DATA PROVIDED
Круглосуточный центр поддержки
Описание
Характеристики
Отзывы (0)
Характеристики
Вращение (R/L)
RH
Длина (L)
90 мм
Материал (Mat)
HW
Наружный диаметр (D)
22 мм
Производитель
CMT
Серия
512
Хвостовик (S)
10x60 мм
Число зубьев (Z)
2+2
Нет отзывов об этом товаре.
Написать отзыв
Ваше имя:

WHAT YOU WILL DO
Exact transcription of the records is all that is wanted.

ANSWER
Круглосуточный центр поддержки
Описание
Характеристики
Отзывы (0)
Характеристики
Вращение (R/L)
RH
Длина (L)
90 мм
Материал (Mat)
HW
Наружный диаметр (D)
22 мм
Производитель
CMT
Серия
512
Хвостовик (S)
10x60 мм
Число зубьев (Z)
2+2
Нет отзывов об этом товаре.
Написать отзыв
Ваше имя:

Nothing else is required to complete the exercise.